ウクライナ支援、加速へ調整 年内実施、対ロシア結束焦点 G7開幕へ

AI要約

先進7カ国(G7)財務相・中央銀行総裁会議がブラジル・リオデジャネイロで開催され、ロシアの凍結資産を活用したウクライナ支援について調整が行われる。G7各国の一致した姿勢が焦点となっている。

日本からは鈴木俊一財務相が出席し、日本の支援がJICAによる円借款で行われる方針。返済原資の確保と支出の軍事面利用防止が課題となっている。
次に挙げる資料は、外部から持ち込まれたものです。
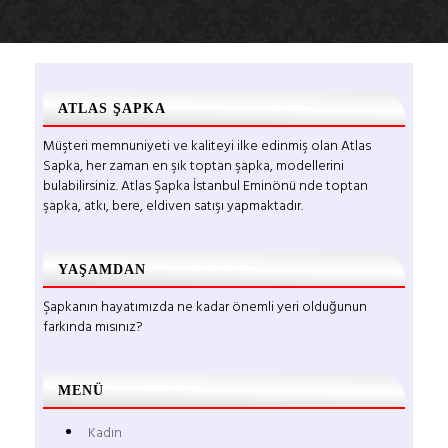
ATLAS ŞAPKA
Müşteri memnuniyeti ve kaliteyi ilke edinmiş olan Atlas
Sapka, her zaman en şık toptan şapka, modellerini
bulabilirsiniz. Atlas Şapka İstanbul Eminönü nde toptan
şapka, atkı, bere, eldiven satışı yapmaktadır.
YAŞAMDAN
Şapkanın hayatımızda ne kadar önemli yeri olduğunun
farkında mısınız?
MENÜ
Kadın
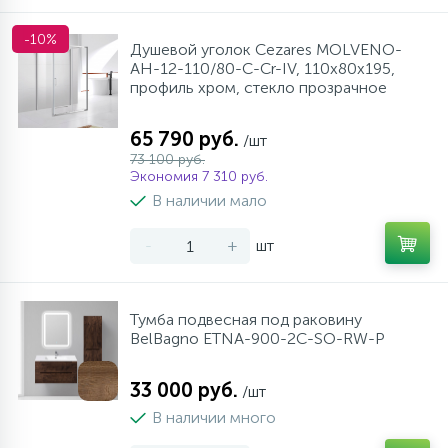
-10%
Душевой уголок Cezares MOLVENO-
AH-12-110/80-C-Cr-IV, 110х80х195,
профиль хром, стекло прозрачное
65 790 руб.
/шт
73 100 руб.
Экономия 7 310 руб.
В наличии мало
-
+
шт
Тумба подвесная под раковину
BelBagno ETNA-900-2C-SO-RW-P
33 000 руб.
/шт
В наличии много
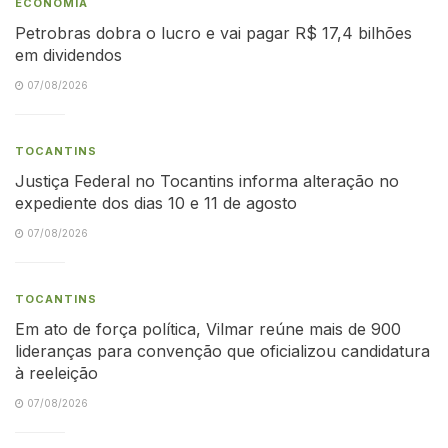
ECONOMIA
Petrobras dobra o lucro e vai pagar R$ 17,4 bilhões
em dividendos
07/08/2026
TOCANTINS
Justiça Federal no Tocantins informa alteração no
expediente dos dias 10 e 11 de agosto
07/08/2026
TOCANTINS
Em ato de força política, Vilmar reúne mais de 900
lideranças para convenção que oficializou candidatura
à reeleição
07/08/2026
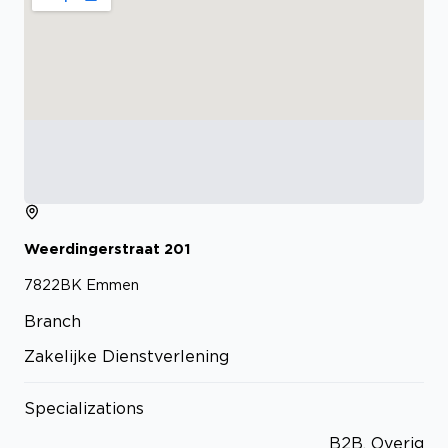
Weerdingerstraat
201
7822BK
Emmen
Branch
Zakelijke Dienstverlening
Specializations
B2B, Overig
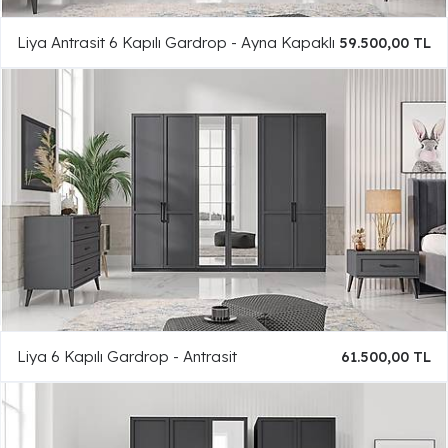
Liya Antrasit 6 Kapılı Gardrop - Ayna Kapaklı
59.500,00 TL
Liya 6 Kapılı Gardrop - Antrasit
61.500,00 TL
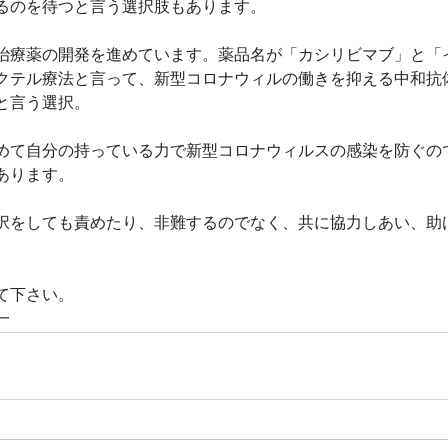
るのを待つと言う選択肢もあります。
治療薬の開発を進めています。薬品名が「カシリビマブ」と「
クテル療法と言って、新型コロナウィルの働きを抑える中和抗
と言う選択。
めて自分の持っている力で新型コロナウィルスの感染を防ぐの
あります。
択をしても責めたり、非難するのでなく、共に協力しあい、助
て下さい。
一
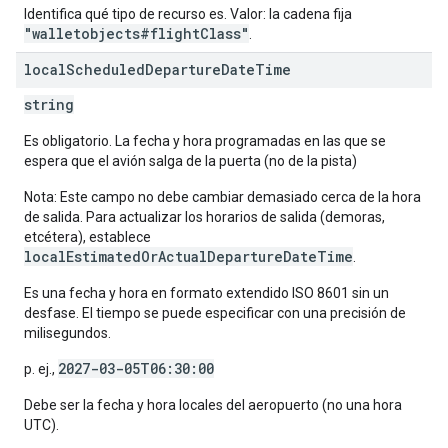
Identifica qué tipo de recurso es. Valor: la cadena fija
"walletobjects#flightClass"
.
local
Scheduled
Departure
Date
Time
string
Es obligatorio. La fecha y hora programadas en las que se
espera que el avión salga de la puerta (no de la pista)
Nota: Este campo no debe cambiar demasiado cerca de la hora
de salida. Para actualizar los horarios de salida (demoras,
etcétera), establece
localEstimatedOrActualDepartureDateTime
.
Es una fecha y hora en formato extendido ISO 8601 sin un
desfase. El tiempo se puede especificar con una precisión de
milisegundos.
2027-03-05T06:30:00
p. ej.,
Debe ser la fecha y hora locales del aeropuerto (no una hora
UTC).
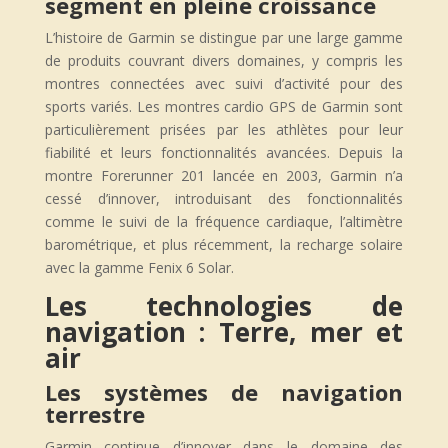
segment en pleine croissance
L’histoire de Garmin se distingue par une large gamme
de produits couvrant divers domaines, y compris les
montres connectées avec suivi d’activité pour des
sports variés. Les montres cardio GPS de Garmin sont
particulièrement prisées par les athlètes pour leur
fiabilité et leurs fonctionnalités avancées. Depuis la
montre Forerunner 201 lancée en 2003, Garmin n’a
cessé d’innover, introduisant des fonctionnalités
comme le suivi de la fréquence cardiaque, l’altimètre
barométrique, et plus récemment, la recharge solaire
avec la gamme Fenix 6 Solar.
Les technologies de
navigation : Terre, mer et
air
Les systèmes de navigation
terrestre
Garmin continue d’innover dans le domaine des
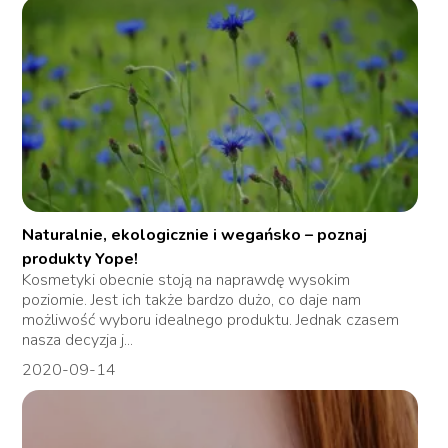
Naturalnie, ekologicznie i wegańsko – poznaj
produkty Yope!
Kosmetyki obecnie stoją na naprawdę wysokim
poziomie. Jest ich także bardzo dużo, co daje nam
możliwość wyboru idealnego produktu. Jednak czasem
nasza decyzja j...
2020-09-14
G7が政治問題や欧州各国の内政事情に影響を受けながら、デジタル課税やAIの経済影響などについても議論を行う予定。

 【リオデジャネイロ時事】先進7カ国(G7)財務相・中央銀行総裁会議が24日夕(日本時間25日早朝)、ブラジル・リオデジャネイロで開かれる。

 ロシアの凍結資産を活用したウクライナへの支援を巡り、年内実施へ各国の拠出額などの調整を進める見通し。ロシアがウクライナへの攻勢を強める中、国内で政治課題を抱えるG7各国が対ロシアで一致した姿勢を示せるかが焦点だ。

 日本からは鈴木俊一財務相が出席する。

 6月にイタリアで行われたG7首脳会議(サミット)では、ウクライナの軍事面や財政面の支援のため、500億ドル(約7兆8000億円)の融資を行うことで合意。返済原資にはロシアの凍結資産の運用益を充てることを確認した。
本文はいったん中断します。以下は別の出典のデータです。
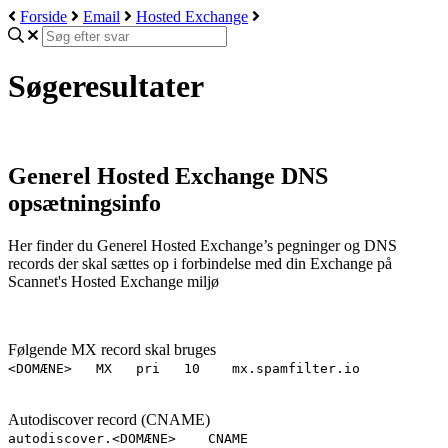
Forside
Email
Hosted Exchange
Søgeresultater
Generel Hosted Exchange DNS
opsætningsinfo
Her finder du Generel Hosted Exchange’s pegninger og DNS
records der skal sættes op i forbindelse med din Exchange på
Scannet's Hosted Exchange miljø
Følgende MX record skal bruges
<DOMÆNE> MX pri 10 mx.spamfilter.io
Autodiscover record (CNAME)
autodiscover.<DOMÆNE> CNAME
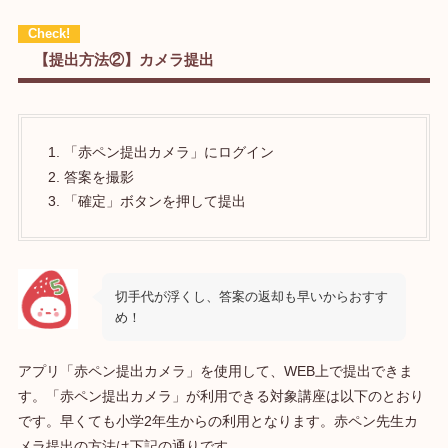
【提出方法②】カメラ提出
「赤ペン提出カメラ」にログイン
答案を撮影
「確定」ボタンを押して提出
切手代が浮くし、答案の返却も早いからおすす
め！
アプリ「赤ペン提出カメラ」を使用して、WEB上で提出できま
す。「赤ペン提出カメラ」が利用できる対象講座は以下のとおり
です。早くても小学2年生からの利用となります。赤ペン先生カ
メラ提出の方法は下記の通りです。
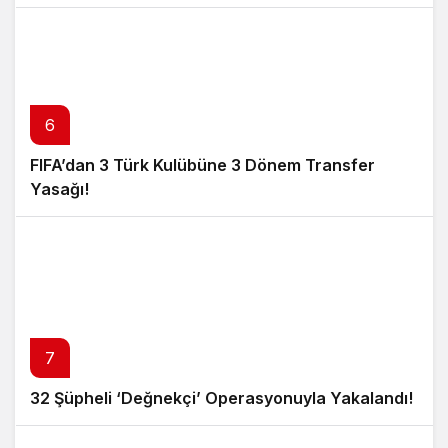
6
FIFA’dan 3 Türk Kulübüne 3 Dönem Transfer
Yasağı!
7
32 Şüpheli ‘Değnekçi’ Operasyonuyla Yakalandı!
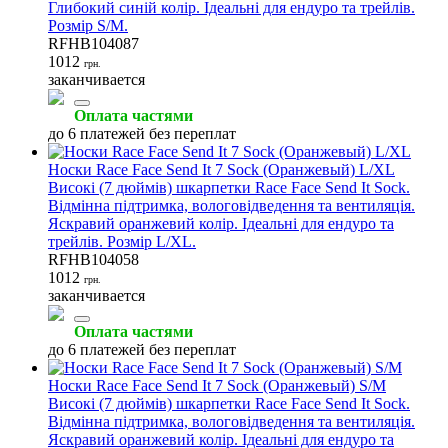
Глибокий синій колір. Ідеальні для ендуро та трейлів.
Розмір S/M.
RFHB104087
1012
грн.
заканчивается
Оплата частями
до 6 платежей без переплат
Носки Race Face Send It 7 Sock (Оранжевый) L/XL
Високі (7 дюймів) шкарпетки Race Face Send It Sock.
Відмінна підтримка, вологовідведення та вентиляція.
Яскравий оранжевий колір. Ідеальні для ендуро та
трейлів. Розмір L/XL.
RFHB104058
1012
грн.
заканчивается
Оплата частями
до 6 платежей без переплат
Носки Race Face Send It 7 Sock (Оранжевый) S/M
Високі (7 дюймів) шкарпетки Race Face Send It Sock.
Відмінна підтримка, вологовідведення та вентиляція.
Яскравий оранжевий колір. Ідеальні для ендуро та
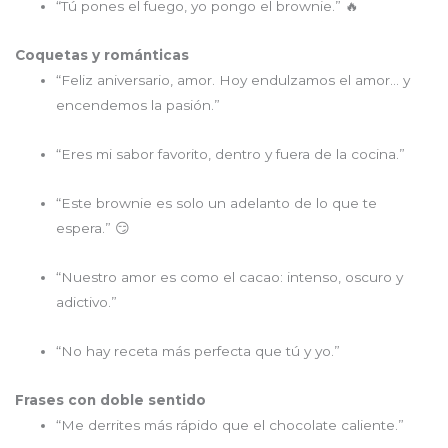
“Tú pones el fuego, yo pongo el brownie.” 🔥
Coquetas y románticas
“Feliz aniversario, amor. Hoy endulzamos el amor… y
encendemos la pasión.”
“Eres mi sabor favorito, dentro y fuera de la cocina.”
“Este brownie es solo un adelanto de lo que te
espera.” 😏
“Nuestro amor es como el cacao: intenso, oscuro y
adictivo.”
“No hay receta más perfecta que tú y yo.”
Frases con doble sentido
“Me derrites más rápido que el chocolate caliente.”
 日本は国際協力機構(JICA)による円借款で対応する方針。日本は支出分が軍事面に使われないという拠出条件を、どのように担保していくかが課題となる。将来にわたって返済原資を確保していけるのかも各国の関心事項だ。

 議論に影を落としそうなのが、G7各国が国内で抱える政治問題。ウクライナの最大の支援国である米国では、11月の大統領選からバイデン大統領が撤退し、支援に消極的なトランプ前大統領が返り咲く可能性が高いとの見方がある。

 また、英国では7月に政権が交代。その他の欧州各国でも極右や右派の台頭で、欧州連合(EU)内での合意形成が今後難航する事態も懸念され、G7が一枚岩になれるかが問われそうだ。

 会議ではこのほか、巨大IT企業などを対象とした「デジタル課税」など国際課税や、議長国イタリアが重視する人工知能(AI)が経済にもたらす影響などについても議論する見通しだ。

 25日午前(日本時間同日夜)には、20カ国・地域(G20)財務相・中央銀行総裁会議も2日間の日程で開幕する。